» Exercise requirements
Nothing but the lines below from the one containing "06 Şubat 2026 - 10:5" through the one containing "Ул. Крушевачка 17, 36210" should appear in the answer, exact and without pictures.

» Exercise data
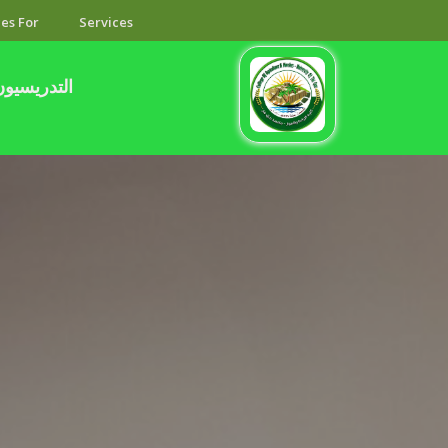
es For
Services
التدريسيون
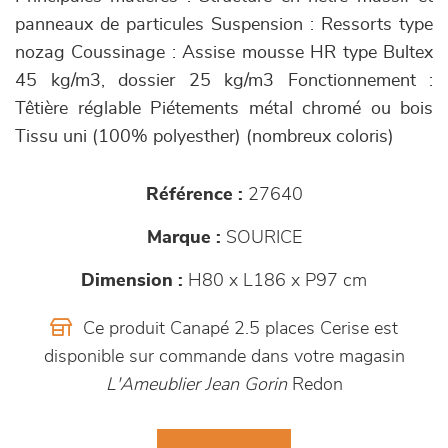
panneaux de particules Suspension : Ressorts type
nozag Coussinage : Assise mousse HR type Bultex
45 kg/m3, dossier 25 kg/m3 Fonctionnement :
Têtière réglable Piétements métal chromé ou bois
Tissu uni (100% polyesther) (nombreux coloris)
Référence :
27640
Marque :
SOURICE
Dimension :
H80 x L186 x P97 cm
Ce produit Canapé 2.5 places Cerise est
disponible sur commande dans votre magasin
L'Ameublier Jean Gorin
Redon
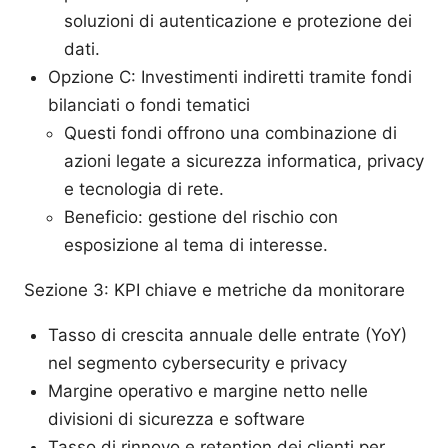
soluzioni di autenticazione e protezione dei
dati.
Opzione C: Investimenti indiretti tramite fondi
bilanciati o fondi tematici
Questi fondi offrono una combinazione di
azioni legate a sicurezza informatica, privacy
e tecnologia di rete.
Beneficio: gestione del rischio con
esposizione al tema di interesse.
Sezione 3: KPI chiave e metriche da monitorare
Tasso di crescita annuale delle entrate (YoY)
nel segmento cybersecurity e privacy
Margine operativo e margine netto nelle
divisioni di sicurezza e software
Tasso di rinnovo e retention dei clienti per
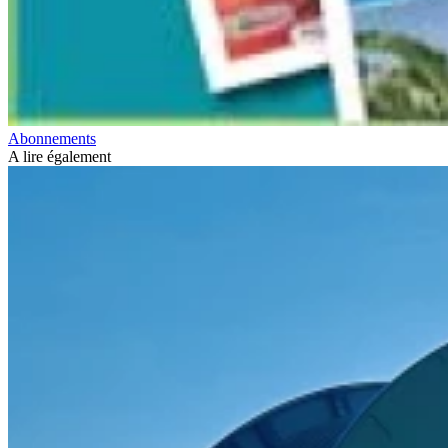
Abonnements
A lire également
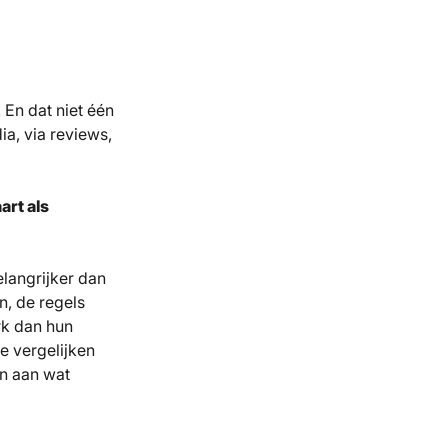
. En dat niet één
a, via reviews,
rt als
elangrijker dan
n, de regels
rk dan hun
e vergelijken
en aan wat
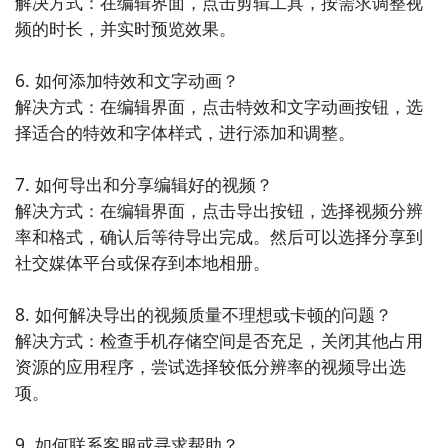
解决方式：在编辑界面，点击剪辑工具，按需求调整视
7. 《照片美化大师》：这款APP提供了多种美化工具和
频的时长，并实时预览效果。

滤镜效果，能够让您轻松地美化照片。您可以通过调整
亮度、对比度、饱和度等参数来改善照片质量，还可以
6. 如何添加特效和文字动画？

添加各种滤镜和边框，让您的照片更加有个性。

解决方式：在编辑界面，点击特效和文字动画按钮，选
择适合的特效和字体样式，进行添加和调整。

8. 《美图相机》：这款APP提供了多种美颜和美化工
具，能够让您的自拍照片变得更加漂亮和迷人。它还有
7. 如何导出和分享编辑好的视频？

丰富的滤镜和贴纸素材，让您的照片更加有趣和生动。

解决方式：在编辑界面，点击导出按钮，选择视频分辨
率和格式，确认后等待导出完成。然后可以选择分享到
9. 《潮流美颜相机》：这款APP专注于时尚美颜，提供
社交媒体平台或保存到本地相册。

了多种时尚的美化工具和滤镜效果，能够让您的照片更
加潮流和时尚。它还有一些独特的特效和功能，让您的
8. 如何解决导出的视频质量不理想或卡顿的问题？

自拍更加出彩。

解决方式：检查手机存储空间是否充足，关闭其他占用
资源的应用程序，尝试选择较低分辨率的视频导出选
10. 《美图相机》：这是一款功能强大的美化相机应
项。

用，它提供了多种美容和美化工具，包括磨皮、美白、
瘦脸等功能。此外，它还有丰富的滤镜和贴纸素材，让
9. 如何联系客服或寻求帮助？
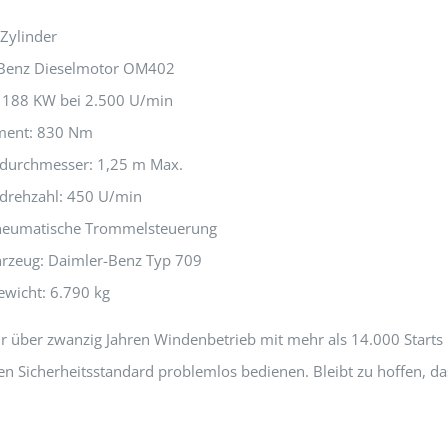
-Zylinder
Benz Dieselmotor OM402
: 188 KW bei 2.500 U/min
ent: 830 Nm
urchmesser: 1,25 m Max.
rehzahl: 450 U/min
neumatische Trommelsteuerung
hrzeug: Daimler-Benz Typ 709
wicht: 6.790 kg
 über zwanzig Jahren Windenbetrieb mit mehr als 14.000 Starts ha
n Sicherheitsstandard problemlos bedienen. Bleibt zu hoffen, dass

---

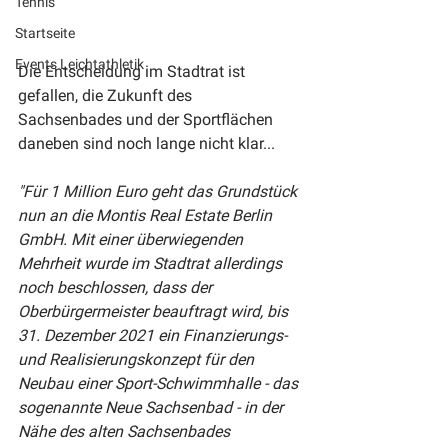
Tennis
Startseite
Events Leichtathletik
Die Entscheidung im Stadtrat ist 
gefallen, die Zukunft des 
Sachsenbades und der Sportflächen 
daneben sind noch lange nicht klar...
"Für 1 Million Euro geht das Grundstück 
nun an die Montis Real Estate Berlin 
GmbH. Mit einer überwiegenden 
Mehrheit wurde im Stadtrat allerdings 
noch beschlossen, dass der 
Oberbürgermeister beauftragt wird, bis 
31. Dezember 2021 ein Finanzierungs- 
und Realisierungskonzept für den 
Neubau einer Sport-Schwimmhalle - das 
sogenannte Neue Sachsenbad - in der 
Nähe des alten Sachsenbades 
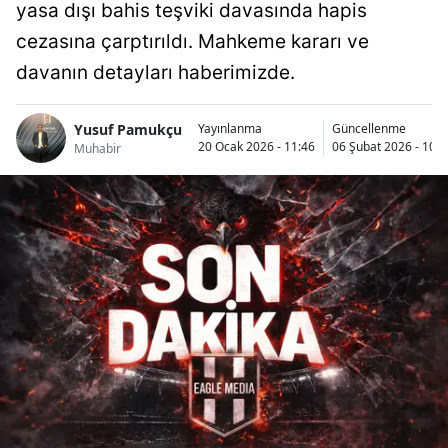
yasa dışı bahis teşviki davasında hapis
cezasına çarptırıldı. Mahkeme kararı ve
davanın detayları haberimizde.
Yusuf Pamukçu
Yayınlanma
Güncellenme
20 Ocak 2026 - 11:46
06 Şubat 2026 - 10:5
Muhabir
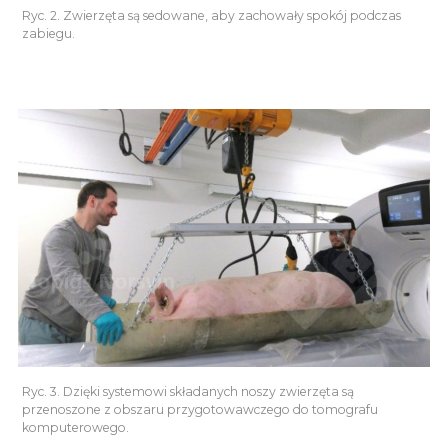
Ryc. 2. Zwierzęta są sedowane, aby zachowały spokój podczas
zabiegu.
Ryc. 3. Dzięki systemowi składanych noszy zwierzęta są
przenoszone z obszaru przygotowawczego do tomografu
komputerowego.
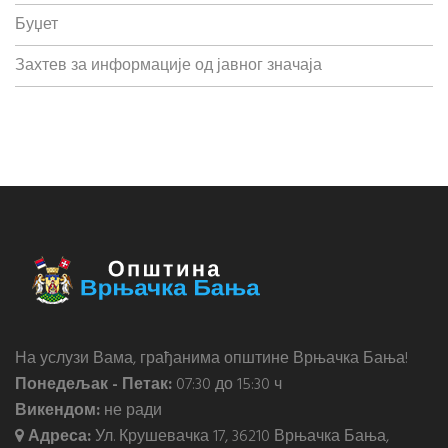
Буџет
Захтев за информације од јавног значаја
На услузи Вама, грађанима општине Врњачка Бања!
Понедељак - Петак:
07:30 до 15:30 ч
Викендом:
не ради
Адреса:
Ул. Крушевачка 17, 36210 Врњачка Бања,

--

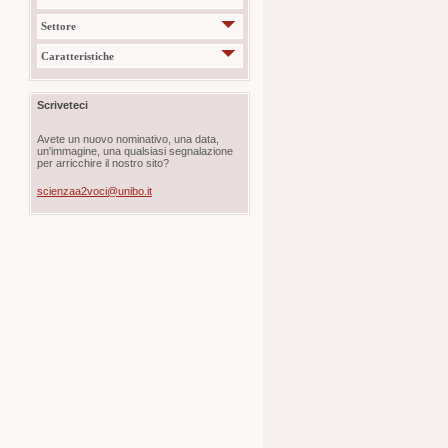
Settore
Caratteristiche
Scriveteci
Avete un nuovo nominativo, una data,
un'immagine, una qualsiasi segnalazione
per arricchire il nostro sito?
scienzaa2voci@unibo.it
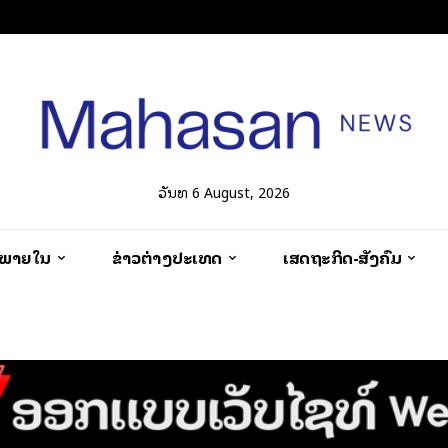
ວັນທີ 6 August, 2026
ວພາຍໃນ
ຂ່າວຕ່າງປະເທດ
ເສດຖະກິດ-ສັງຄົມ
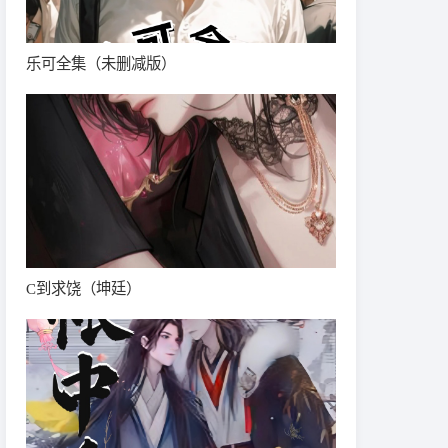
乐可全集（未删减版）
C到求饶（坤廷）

» Exercise output
06 Şubat 2026 - 10:5
Muhabir
Ryc. 2. Zwierzęta są sedowane, aby zachowały spokój podczas
zabiegu.
Ryc. 3. Dzięki systemowi składanych noszy zwierzęta są
przenoszone z obszaru przygotowawczego do tomografu
komputerowego.
Буџет
Захтев за информације од јавног значаја
На услузи Вама, грађанима општине Врњачка Бања!
Понедељак - Петак:
07:30 до 15:30 ч
Викендом:
не ради
Адреса:
Ул. Крушевачка 17, 36210 Врњачка Бања,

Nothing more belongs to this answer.